Fact: Food is comforting. Fact: Some foods are more comforting than other foods. My comfort foods of choice have always centered around the chicken. My last meal on earth will be a multi course affair with every course containing chicken or its close friend, the egg. My weekly staple from the farmer’s market is a rotisserie chicken and a dozen eggs. My favorite easy and fast lunch is a bowl of instant chicken-flavored ramen soup with a poached egg poured into a large soup bowl full of baby spinach. I make a quick oven fried potato dish in a cast iron pan (recipe later this month) and right before pulling it out of the oven, I crack some eggs on top and let them bake right into the potatoes.
I have been thinking a lot about chicken lately because I have been in need of deep comfort for the past month. Elders have died. A close friend is ill. Never before have I craved these foods so deeply nor have I found the eating of these foods so healing. I have eaten out of boredom before, but never out of the need to heal. Lucky for me I know of a bakery across the bay in Oakland where amongst the standard bakery fare of cookies, cakes and pies are two rather improbable offerings: fried chicken sandwiches and egg salad sandwiches. Odd, no? Is it any surprise that I have been spending a lot of time there? I wonder if the owners of this small bakery realize just how much more than pies, cookies and fried chicken sandwiches they are providing. If the length of the line out the door is any indication, I am not the only one stopping in to get a dose of comfort.
Comfort and healing aside, their fried chicken sandwich is a taste and texture odyssey that plays out on so many different sensory levels. A fresh, real (not pre-fab) chicken breast half is battered and deep fried until the outside has formed a golden crust and the inside is cooked through but still moist. The piece of crunchy hot chicken is then placed in a large, soft roll, and smothered with coleslaw. Not mayonnaise based coleslaw. No, this is fresh, vinegar and oil based coleslaw with lots of slivered jalapenos and chopped parsley. As you bite into this huge sandwich (carefully wrapped in paper, then sliced in half and wrapped again), your teeth first sink through the soft roll, then hit the crunchy crust of the warm, juicy chicken.
At just the moment that you are crunching through the chicken’s crust your taste buds are awakened by the acid of the vinegar and the spicy heat of the jalapeno in the crispy slaw. The play of soft and crispy textures against heat and acid is sensational. Literally. The spicy saltiness is relieved by the sweetness of both the soft roll and the warm white breast meat. You could eat this sandwich every day and not grow tired of it. I would if I could. It is a wonder.

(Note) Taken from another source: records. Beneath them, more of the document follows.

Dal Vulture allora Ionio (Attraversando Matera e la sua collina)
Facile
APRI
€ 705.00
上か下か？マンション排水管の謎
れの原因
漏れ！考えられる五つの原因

While I wouldn’t even begin to try to make the fried chicken sandwich at home, I have attempted the egg salad sandwich on my own. This is what I have found. The fashion and food theory that ‘less is more’ does not apply to an egg salad sandwich. When I decided to work on this recipe I had assumed that a couple of boiled eggs, a little mayo, mustard, salt and pepper would be enough to satisfy. Not so. This egg salad was lacking a certain something. This egg salad tasted like something from my 8th grade home ECS class. BORING. So I did what every self respecting food consultant does—I opened up the refrigerator door and stared in. (Other consultants will lie to you and tell you that they just book a flight to an exotic land, either Morocco or Thailand, for inspiration. This is not true. They are all standing in front of their open refrigerator doors murmuring ‘now what?’). Back to the refrigerator. Green olives? Why not? Arugula? Sure. Walnuts? Crunchy. I like crunch. Then I moved over to the kitchen counter. Fresh baguette? Perfect.

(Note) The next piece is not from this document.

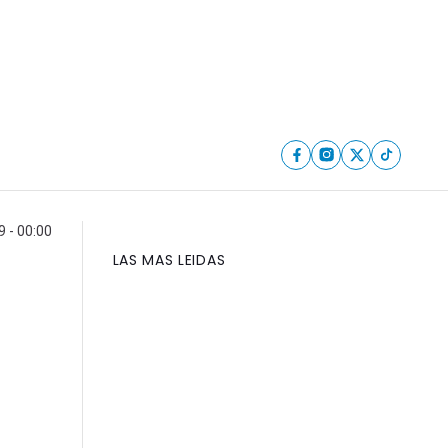
 - 00:00
LAS MAS LEIDAS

After much chopping, stirring and tasting I believe I have created an egg salad sandwich which will bring on what I call the ‘mmmm’s’. That soft, low sound that originates at the base of the cranium and resonates up through the head—only heard coming from someone who has just bitten into something truly delicious. A most comforting sound.
Egg Salad Sandwich
6 hard boiled eggs, peeled and chopped coarsely
1/3 cup mayo (preferably Hellman’s or Best Foods)
1/2 teaspoon Dijon mustard
12 green olives, pitted, chopped
freshly ground black pepper
salt to taste
2 tablespoons walnuts, toasted
Mix together first six ingredients. Chill for an hour. Spread on toasted baguette, top with walnuts and arugula.
Yield: 2 big sandwiches (serve open face).